[DATASET — start]

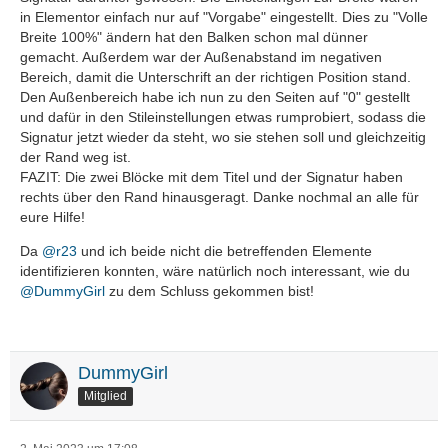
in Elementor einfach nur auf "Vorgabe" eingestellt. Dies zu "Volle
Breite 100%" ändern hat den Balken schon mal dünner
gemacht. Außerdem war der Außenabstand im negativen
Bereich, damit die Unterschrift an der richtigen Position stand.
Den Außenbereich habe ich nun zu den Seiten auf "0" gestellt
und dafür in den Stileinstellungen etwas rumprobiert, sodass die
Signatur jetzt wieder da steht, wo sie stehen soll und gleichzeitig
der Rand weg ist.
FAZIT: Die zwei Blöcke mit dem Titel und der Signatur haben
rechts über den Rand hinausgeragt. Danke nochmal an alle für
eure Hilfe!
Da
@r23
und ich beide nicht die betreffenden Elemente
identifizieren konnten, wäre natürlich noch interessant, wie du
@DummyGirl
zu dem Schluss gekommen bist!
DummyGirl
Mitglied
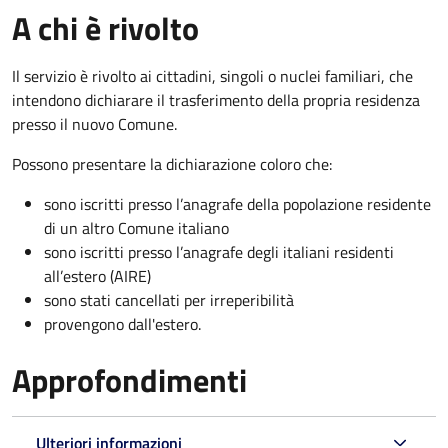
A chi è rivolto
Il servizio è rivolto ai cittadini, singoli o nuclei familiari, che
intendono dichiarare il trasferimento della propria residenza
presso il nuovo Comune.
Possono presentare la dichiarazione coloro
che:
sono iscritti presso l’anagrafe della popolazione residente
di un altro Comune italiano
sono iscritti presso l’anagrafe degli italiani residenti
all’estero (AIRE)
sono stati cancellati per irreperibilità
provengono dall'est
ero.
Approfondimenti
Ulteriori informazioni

[DATASET — finish]
[DATASET — start]

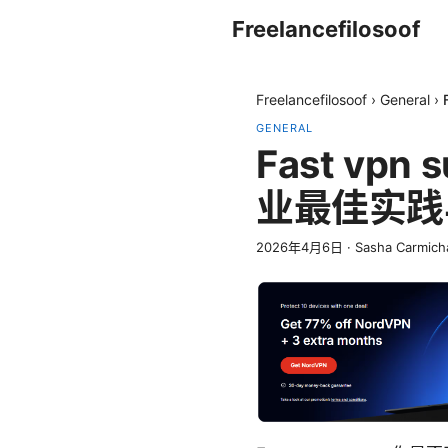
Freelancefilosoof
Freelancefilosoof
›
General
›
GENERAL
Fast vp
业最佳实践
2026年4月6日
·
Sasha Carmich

[DATASET — finish]
[DATASET — start]

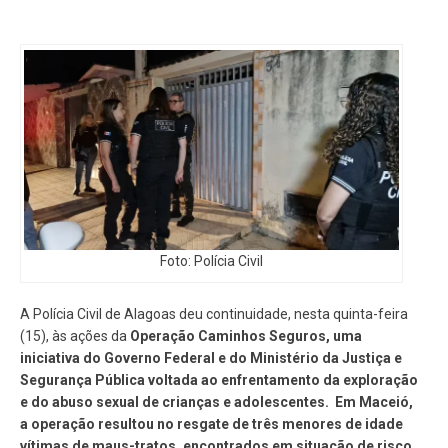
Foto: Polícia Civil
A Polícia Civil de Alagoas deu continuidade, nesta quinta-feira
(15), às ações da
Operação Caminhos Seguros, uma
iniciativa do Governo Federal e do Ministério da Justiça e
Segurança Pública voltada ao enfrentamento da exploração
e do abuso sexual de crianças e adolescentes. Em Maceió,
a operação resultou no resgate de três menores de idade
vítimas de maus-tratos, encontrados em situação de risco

[DATASET — finish]

_WORK TO COMPLETE:_ Only the lines above starting with the line with "und ich beide nicht die betreffenden Elemente" and going on through the line with "Ulteriori informazioni" belong in the answer; repeat them exactly, minus any picture.

_ANSWER FOR THE TASK:_
und ich beide nicht die betreffenden Elemente
identifizieren konnten, wäre natürlich noch interessant, wie du
@DummyGirl
zu dem Schluss gekommen bist!
DummyGirl
Mitglied
A chi è rivolto
Il servizio è rivolto ai cittadini, singoli o nuclei familiari, che
intendono dichiarare il trasferimento della propria residenza
presso il nuovo Comune.
Possono presentare la dichiarazione coloro
che:
sono iscritti presso l’anagrafe della popolazione residente
di un altro Comune italiano
sono iscritti presso l’anagrafe degli italiani residenti
all’estero (AIRE)
sono stati cancellati per irreperibilità
provengono dall'est
ero.
Approfondimenti
Ulteriori informazioni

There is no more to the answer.